[Stored items]
----------
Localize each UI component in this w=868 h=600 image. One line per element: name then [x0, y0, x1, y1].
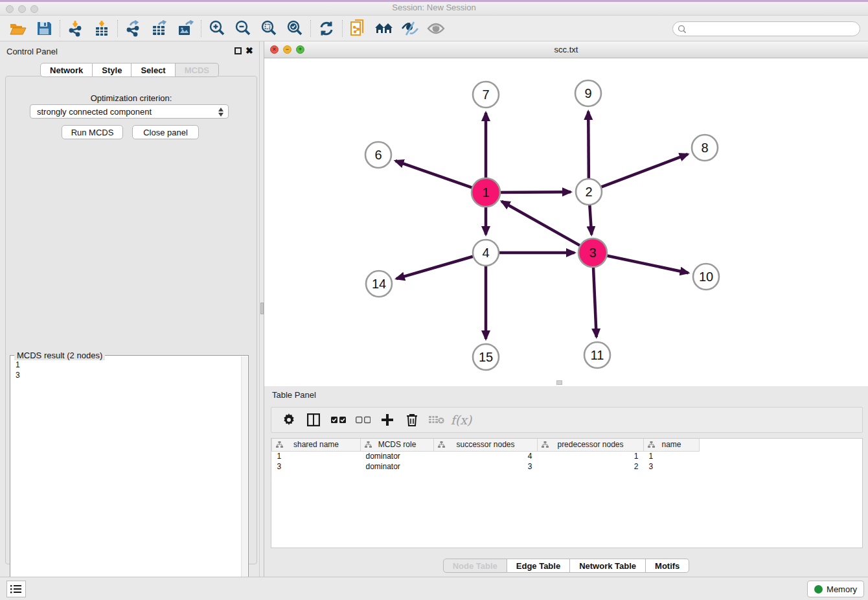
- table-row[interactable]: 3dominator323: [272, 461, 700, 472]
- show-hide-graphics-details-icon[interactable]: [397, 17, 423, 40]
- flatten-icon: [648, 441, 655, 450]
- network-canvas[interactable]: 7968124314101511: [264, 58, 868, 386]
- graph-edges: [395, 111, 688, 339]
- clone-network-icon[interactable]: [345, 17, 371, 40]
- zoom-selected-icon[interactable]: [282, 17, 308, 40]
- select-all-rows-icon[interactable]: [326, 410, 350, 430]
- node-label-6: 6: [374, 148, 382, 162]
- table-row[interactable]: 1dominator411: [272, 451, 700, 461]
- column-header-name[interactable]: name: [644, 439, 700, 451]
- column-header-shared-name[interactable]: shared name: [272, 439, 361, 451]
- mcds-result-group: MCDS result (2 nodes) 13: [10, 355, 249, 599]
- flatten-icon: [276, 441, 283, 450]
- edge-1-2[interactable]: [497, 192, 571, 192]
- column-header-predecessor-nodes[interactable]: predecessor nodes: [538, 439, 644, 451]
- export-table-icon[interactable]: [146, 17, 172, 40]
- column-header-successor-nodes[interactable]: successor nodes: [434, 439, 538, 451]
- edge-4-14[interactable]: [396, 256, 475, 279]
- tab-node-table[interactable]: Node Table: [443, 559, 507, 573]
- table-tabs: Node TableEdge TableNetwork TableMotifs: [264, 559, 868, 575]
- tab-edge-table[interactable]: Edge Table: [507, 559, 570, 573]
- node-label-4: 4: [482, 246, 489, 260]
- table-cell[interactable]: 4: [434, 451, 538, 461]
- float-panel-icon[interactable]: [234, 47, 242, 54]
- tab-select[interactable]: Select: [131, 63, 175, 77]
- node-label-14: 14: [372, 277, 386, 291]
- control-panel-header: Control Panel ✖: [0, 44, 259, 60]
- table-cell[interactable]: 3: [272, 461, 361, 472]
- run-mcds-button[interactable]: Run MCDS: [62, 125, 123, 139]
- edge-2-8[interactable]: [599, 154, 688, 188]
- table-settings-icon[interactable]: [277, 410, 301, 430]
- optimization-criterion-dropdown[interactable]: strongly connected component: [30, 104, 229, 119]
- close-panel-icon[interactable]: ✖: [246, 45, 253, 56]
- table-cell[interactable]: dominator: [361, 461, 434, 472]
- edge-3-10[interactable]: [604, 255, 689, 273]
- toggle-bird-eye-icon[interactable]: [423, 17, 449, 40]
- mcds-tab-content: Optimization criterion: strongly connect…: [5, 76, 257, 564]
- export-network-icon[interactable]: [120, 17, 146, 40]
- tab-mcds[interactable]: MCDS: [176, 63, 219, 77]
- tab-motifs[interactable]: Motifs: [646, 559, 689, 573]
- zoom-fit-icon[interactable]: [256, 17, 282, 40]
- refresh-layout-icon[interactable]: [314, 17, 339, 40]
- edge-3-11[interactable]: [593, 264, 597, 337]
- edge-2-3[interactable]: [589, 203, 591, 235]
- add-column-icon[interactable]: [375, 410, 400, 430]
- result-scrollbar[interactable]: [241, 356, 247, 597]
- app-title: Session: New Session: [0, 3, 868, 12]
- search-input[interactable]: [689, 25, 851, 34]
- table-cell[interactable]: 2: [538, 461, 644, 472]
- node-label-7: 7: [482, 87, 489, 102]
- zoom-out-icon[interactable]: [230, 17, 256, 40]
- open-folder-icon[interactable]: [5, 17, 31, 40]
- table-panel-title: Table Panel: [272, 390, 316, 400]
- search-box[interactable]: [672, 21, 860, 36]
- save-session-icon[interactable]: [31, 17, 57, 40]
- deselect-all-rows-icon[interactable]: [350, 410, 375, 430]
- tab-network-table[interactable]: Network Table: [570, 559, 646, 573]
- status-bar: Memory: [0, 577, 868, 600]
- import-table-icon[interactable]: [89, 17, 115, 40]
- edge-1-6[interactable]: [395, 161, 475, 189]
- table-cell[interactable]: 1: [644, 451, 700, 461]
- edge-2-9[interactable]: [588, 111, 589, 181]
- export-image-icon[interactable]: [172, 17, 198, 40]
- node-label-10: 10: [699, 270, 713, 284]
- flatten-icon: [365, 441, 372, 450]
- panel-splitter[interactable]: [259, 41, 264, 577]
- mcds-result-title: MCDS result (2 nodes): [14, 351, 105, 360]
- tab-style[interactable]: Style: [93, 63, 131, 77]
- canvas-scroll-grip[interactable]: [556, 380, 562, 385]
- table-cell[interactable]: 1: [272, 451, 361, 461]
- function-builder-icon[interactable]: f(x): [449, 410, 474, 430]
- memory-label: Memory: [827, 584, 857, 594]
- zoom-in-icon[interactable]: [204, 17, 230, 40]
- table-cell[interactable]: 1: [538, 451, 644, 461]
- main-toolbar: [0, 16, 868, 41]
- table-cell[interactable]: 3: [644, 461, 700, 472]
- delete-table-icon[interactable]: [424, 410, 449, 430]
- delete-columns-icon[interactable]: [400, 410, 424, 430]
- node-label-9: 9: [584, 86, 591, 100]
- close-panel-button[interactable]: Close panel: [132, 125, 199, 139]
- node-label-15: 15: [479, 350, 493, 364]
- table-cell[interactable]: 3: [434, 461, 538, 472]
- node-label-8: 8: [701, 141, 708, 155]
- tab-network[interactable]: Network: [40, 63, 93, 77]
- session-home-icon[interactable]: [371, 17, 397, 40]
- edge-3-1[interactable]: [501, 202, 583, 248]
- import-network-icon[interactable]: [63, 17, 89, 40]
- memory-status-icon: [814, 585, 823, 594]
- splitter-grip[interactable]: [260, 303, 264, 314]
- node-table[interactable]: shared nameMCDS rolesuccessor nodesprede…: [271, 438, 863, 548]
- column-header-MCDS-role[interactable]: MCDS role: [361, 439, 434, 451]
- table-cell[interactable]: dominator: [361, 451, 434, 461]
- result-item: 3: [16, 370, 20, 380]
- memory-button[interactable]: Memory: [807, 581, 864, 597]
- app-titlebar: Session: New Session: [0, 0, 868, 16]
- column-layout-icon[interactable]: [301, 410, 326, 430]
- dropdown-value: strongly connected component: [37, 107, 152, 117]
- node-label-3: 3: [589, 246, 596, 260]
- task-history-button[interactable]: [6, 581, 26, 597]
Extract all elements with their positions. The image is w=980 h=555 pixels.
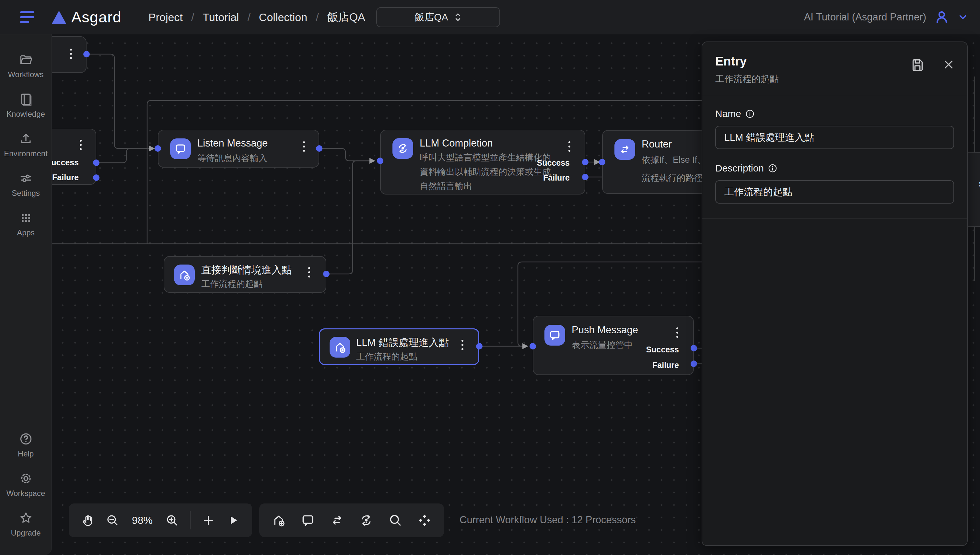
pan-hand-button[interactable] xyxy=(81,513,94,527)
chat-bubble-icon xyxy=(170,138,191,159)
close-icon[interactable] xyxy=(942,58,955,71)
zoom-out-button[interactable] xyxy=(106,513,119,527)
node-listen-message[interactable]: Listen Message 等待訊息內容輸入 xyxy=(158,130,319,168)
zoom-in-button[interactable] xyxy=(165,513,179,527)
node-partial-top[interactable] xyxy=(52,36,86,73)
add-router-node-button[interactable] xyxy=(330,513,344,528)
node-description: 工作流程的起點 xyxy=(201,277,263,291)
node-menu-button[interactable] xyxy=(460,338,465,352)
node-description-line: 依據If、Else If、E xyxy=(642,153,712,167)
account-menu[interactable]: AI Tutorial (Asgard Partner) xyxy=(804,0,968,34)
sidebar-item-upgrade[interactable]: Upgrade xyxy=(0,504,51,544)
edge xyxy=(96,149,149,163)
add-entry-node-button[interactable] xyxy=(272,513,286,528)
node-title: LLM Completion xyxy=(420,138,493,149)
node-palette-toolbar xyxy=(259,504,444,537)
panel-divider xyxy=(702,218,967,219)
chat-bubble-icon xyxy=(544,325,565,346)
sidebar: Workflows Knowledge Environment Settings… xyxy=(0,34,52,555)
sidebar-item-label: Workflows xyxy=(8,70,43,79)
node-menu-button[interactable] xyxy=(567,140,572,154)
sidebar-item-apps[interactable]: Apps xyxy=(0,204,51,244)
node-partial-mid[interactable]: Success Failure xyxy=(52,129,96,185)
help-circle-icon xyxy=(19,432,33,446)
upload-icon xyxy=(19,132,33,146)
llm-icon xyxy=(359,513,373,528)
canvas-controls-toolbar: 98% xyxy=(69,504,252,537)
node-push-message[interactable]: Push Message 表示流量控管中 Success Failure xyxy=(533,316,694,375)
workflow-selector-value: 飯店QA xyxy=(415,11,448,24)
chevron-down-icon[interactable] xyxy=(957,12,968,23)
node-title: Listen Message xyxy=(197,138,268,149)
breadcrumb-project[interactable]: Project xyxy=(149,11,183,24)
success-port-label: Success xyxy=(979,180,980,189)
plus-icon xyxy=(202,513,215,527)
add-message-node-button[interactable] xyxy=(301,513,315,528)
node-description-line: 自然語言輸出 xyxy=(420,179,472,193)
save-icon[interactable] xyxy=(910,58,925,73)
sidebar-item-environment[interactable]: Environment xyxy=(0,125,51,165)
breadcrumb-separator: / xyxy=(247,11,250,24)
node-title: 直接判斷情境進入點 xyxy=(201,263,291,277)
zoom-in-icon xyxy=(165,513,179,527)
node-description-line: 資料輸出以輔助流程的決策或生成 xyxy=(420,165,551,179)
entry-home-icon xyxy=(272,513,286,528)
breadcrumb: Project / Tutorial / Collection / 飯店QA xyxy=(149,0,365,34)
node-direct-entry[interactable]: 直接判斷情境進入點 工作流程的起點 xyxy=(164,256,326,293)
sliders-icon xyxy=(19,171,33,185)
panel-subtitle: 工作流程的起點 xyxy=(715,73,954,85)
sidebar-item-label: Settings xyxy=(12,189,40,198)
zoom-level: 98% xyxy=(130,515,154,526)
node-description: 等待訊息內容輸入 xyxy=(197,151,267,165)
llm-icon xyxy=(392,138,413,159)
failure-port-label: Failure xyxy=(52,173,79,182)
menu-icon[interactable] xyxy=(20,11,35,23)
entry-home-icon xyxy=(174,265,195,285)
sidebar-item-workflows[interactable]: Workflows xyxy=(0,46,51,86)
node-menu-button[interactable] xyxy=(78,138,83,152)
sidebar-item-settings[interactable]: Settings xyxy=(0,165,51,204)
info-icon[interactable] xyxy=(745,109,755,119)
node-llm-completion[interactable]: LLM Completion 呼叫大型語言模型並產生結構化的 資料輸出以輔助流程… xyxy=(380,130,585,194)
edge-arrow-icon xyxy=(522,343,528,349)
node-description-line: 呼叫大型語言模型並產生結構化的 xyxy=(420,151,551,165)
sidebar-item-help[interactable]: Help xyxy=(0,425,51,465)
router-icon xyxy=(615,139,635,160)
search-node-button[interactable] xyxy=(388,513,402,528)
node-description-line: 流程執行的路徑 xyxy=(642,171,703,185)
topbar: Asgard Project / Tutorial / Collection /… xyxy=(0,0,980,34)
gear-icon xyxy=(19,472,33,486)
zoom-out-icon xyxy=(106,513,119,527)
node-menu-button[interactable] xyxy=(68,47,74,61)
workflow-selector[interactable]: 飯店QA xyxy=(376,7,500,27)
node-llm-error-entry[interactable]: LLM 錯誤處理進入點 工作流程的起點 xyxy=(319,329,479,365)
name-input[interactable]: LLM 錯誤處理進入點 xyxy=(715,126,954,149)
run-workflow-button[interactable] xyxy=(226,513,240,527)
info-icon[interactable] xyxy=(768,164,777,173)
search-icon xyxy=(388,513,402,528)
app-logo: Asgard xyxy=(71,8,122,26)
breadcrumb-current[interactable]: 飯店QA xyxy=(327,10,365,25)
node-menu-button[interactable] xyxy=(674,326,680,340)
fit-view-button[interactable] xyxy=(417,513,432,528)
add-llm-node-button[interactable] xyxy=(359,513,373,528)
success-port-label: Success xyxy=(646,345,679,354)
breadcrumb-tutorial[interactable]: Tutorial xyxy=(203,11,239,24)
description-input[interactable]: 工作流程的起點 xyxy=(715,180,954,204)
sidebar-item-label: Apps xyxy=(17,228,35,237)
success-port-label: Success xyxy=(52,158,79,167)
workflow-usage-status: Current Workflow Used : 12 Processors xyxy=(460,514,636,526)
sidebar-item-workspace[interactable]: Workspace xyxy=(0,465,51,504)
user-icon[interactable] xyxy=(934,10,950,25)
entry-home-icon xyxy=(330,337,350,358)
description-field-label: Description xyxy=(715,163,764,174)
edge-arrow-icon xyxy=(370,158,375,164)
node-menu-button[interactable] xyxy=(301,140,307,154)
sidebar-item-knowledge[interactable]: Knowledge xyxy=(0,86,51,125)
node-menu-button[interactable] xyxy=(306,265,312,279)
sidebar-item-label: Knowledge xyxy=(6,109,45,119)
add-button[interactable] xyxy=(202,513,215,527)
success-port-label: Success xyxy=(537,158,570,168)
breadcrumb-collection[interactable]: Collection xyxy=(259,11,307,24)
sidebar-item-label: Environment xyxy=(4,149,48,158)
----------
Problem requirements -> The answer must be all the lines above that hold the word "工作流程的起點".

Reply to the task ->
node-description: 工作流程的起點 xyxy=(201,277,263,291)
node-direct-entry[interactable]: 直接判斷情境進入點 工作流程的起點 xyxy=(164,256,326,293)
panel-subtitle: 工作流程的起點 xyxy=(715,73,954,85)
node-llm-error-entry[interactable]: LLM 錯誤處理進入點 工作流程的起點 xyxy=(319,329,479,365)
description-input[interactable]: 工作流程的起點 xyxy=(715,180,954,204)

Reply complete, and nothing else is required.